As Pat teaches over the next couple of days, he’ll be writing and scribbling and drawing all over a digital copy that appears on the video screen adjacent to him. I try not to peek ahead on what we may be learning. Although I have a general idea of the topics that will be covered, I want every page turn to be a surprise.
If you’re anything like me, you find great happiness in the little things in life: like a page turn revealing new ways to think about my audio passions. This book is more than 40 pages in length, with plenty of white space to write notes (thank you!). It even includes a welcome letter from Brenda as well as a class-list of attendees with their contact info.
I don’t want to give too much away, but will note that the text starts with the likes of voltage dividers and the importance of impedance, and then continues on to explain decibel scales and the relationships between voltage and power.
One of the things I appreciate is that there are not only metaphorical comparisons but mathematical backing in many of the concepts. Understanding what is happening is essential, but understanding why it’s happening is indispensable.
The manual spends several pages stressing the concepts of grounding and why so many different disciplines refer to them in different terminology. I’m not afraid to admit that despite my love of technology, math, and electronics, some of the basics have flown under my radar for far too long. Many of these topics can be so abstract, which is why this document can end up being your best friend.
Additional topics covered include transfer functions, FIR filtering, and the nuances of measurement techniques – and so between them! Reviewing the contents as I’m writing this has led me to re-discover some things I may have glanced over too quickly during the seminar.
The real selling point, however, is the conversation surrounding the manual. At the end of the day, it’s an aid. Pat is the true educator. He explained so many things that aren’t in the text that I wrote down as quickly as possible. It’s so obvious that he cares about the learning process and gives his all to supply his students with the tools they need to do their work, and far more. I wish that all fledgling engineers and techs could experience this education.
Pat offers a few signature sayings, including “It depends.” The answer to nearly any audio question begins with the phrase “It depends.” There are so many variables in this work that there are few absolute answers that extend beyond variability.
He also stressed the difference between objectivity and subjectivity – in our field, we must know when to be subjective (an opinion) and objective (factual). While this seminar focused primarily on the science (objectivity) side of audio, there were definitely times where we simply couldn’t avoid the artistic (subjective) side.

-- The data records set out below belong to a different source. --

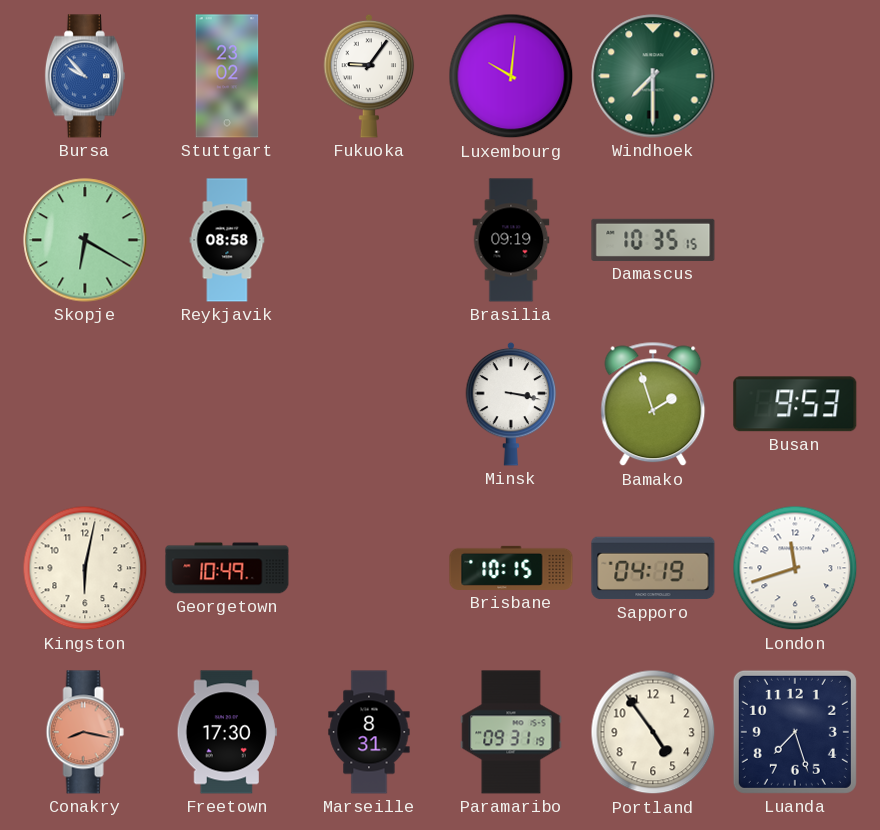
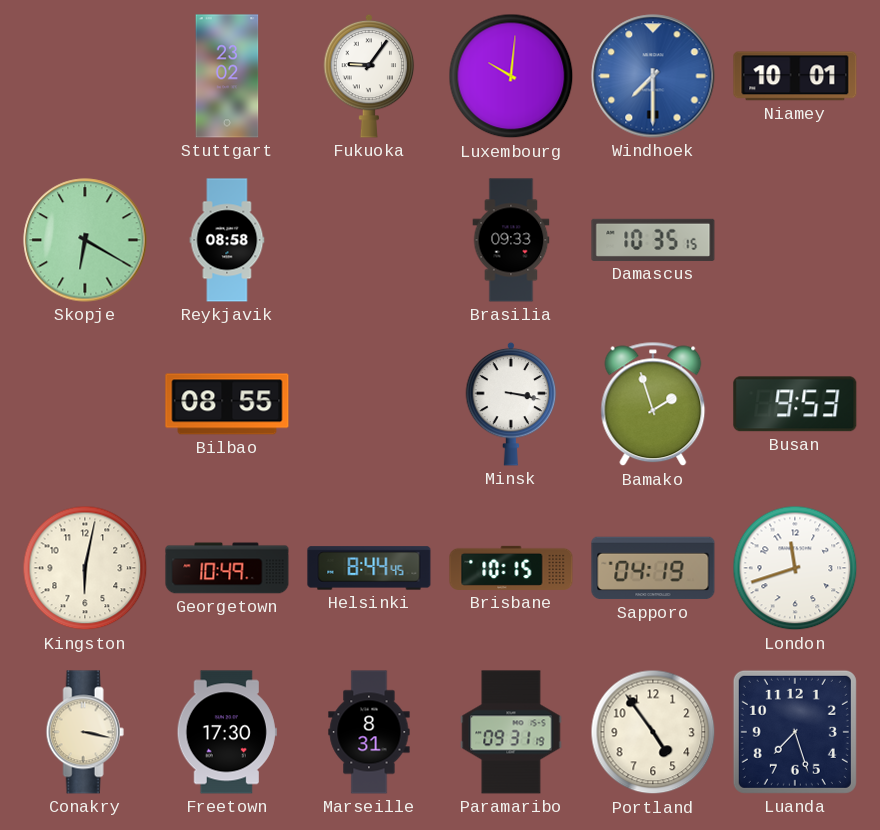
Bursa: 9:53 -> none
Windhoek dial: green -> blue
Niamey: none -> 10:01
Brasilia: 09:19 -> 09:33
Bilbao: none -> 08:55
Helsinki: none -> 8:44
Conakry: 8:17 -> 3:17
Conakry dial: salmon -> cream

Many more topics were covered in this seminar than I’m able to discuss here, but here’s one that I believe cannot be understated: Just because sound is happening doesn’t mean that it is correct. There are little things here and there done by engineers in the wild, but if you look for scientific explanations of these things, they’re often simply sub-optimal.
For instance, I often see techs deploy Y-cable into an input on a console, which is a big no-no. It will technically work, yes, but it’s not great for the equipment nor will it provide an optimal signal.
In the course, we spent a solid 90 minutes on impedance and direct injection boxes, with Pat stressing that, “We should avoid esoteric solutions.” This is fantastic advice and it also happens to reflect many of my personal beliefs. Why go above and beyond the necessary technology?
Another insight from Pat: “You never get something for nothing. In life, or in audio.” Comical yet quite accurate. We soon passed from decibel definitions, moving on to crest factor and throttling – is it necessary, and if so, to what extent?” Pat emphasized always running the console as optimum as possible while letting the other stages of the signal chain do their job to make the SPL appropriate.
One of my favorite segments of the course covered DSP. It can be a valuable tool, but at least in my career, too often I’ve experienced such poorly-programmed units. We focused on crossovers in particular, which as Pat notes are“numerouno,” the most important part of the picture.
The class discussed and experimented with varied crossover functions, as well as different types of high-pass filters, how to read phase and impulse responses, and proper techniques for system equalization. We covered so many amazing things, which again is why it’s so great to have the manual at our fingertips to help in recalling important details.